- DIRECTIONS:
Leave the images out, and copy each of the records below exactly.
EXERCISE DATA Block Start
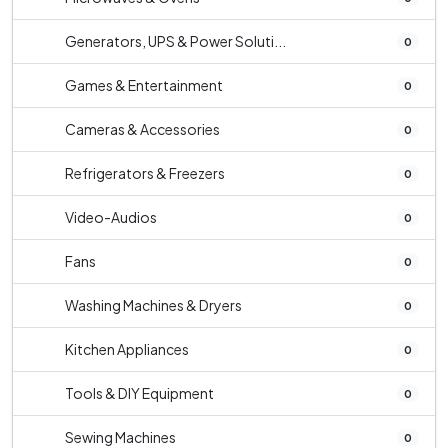
Generators, UPS & Power Soluti...
0
Games & Entertainment
0
Cameras & Accessories
0
Refrigerators & Freezers
0
Video-Audios
0
Fans
0
Washing Machines & Dryers
0
Kitchen Appliances
0
Tools & DIY Equipment
0
Sewing Machines
0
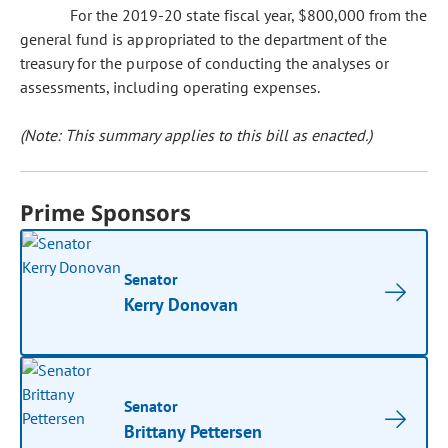
For the 2019-20 state fiscal year, $800,000 from the
general fund is appropriated to the department of the
treasury for the purpose of conducting the analyses or
assessments, including operating expenses.
(Note: This summary applies to this bill as enacted.)
Prime Sponsors
Senator
Kerry Donovan
Senator
Brittany Pettersen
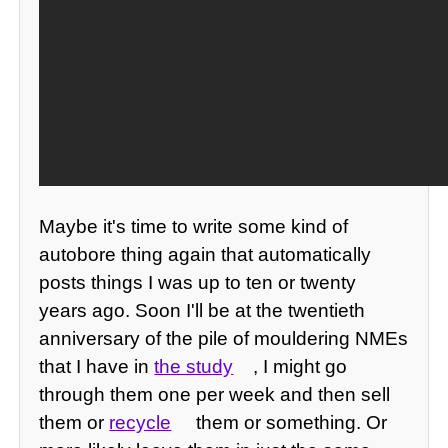
Maybe it's time to write some kind of
autobore thing again that automatically
posts things I was up to ten or twenty
years ago. Soon I'll be at the twentieth
anniversary of the pile of mouldering NMEs
that I have in
the study
, I might go
through them one per week and then sell
them or
recycle
them or something. Or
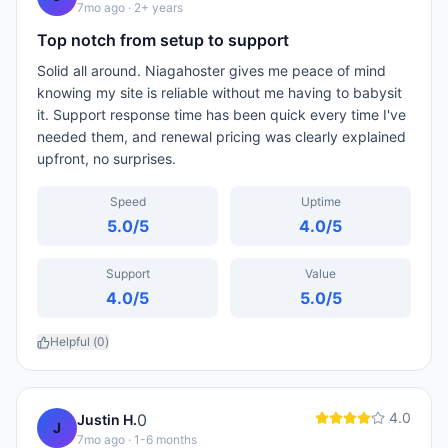
7mo ago
· 2+ years
Top notch from setup to support
Solid all around. Niagahoster gives me peace of mind
knowing my site is reliable without me having to babysit
it. Support response time has been quick every time I've
needed them, and renewal pricing was clearly explained
upfront, no surprises.
Speed
Uptime
5.0
/5
4.0
/5
Support
Value
4.0
/5
5.0
/5
Helpful (
0
)
4.0
0
Justin H.
J
7mo ago
· 1-6 months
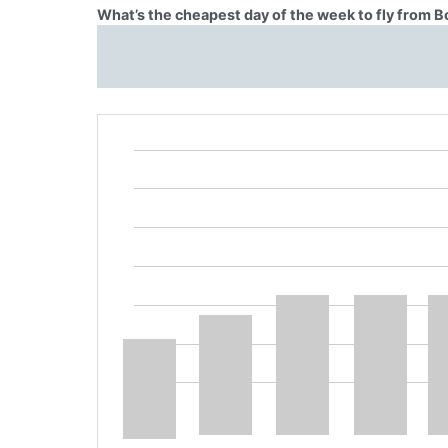
What’s the cheapest day of the week to fly from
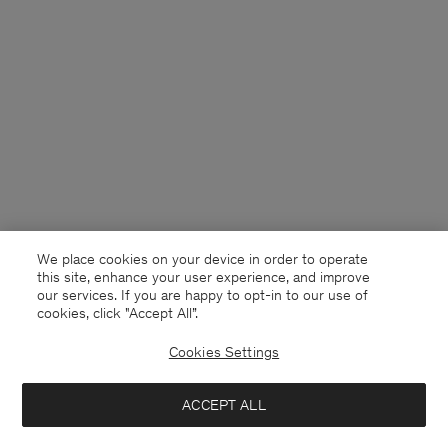
We place cookies on your device in order to operate
this site, enhance your user experience, and improve
our services. If you are happy to opt-in to our use of
cookies, click "Accept All”.
Cookies Settings
Finland
English
ACCEPT ALL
EXERCISE DATA Block End
- ANSWER SPACE:
Generators, UPS & Power Soluti...
0
Games & Entertainment
0
Cameras & Accessories
0
Refrigerators & Freezers
0
Video-Audios
0
Fans
0
Washing Machines & Dryers
0
Kitchen Appliances
0
Tools & DIY Equipment
0
Sewing Machines
0
For the 2019-20 state fiscal year, $800,000 from the
general fund is appropriated to the department of the
treasury for the purpose of conducting the analyses or
assessments, including operating expenses.
(Note: This summary applies to this bill as enacted.)
Prime Sponsors
Senator
Kerry Donovan
Senator
Brittany Pettersen
Maybe it's time to write some kind of
autobore thing again that automatically
posts things I was up to ten or twenty
years ago. Soon I'll be at the twentieth
anniversary of the pile of mouldering NMEs
that I have in
the study
, I might go
through them one per week and then sell
them or
recycle
them or something. Or
7mo ago
· 2+ years
Top notch from setup to support
Solid all around. Niagahoster gives me peace of mind
knowing my site is reliable without me having to babysit
it. Support response time has been quick every time I've
needed them, and renewal pricing was clearly explained
upfront, no surprises.
Speed
Uptime
5.0
/5
4.0
/5
Support
Value
4.0
/5
5.0
/5
Helpful (
0
)
4.0
0
Justin H.
J
7mo ago
· 1-6 months
What’s the cheapest day of the week to fly from
We place cookies on your device in order to operate
this site, enhance your user experience, and improve
our services. If you are happy to opt-in to our use of
cookies, click "Accept All”.
Cookies Settings
Finland
English
ACCEPT ALL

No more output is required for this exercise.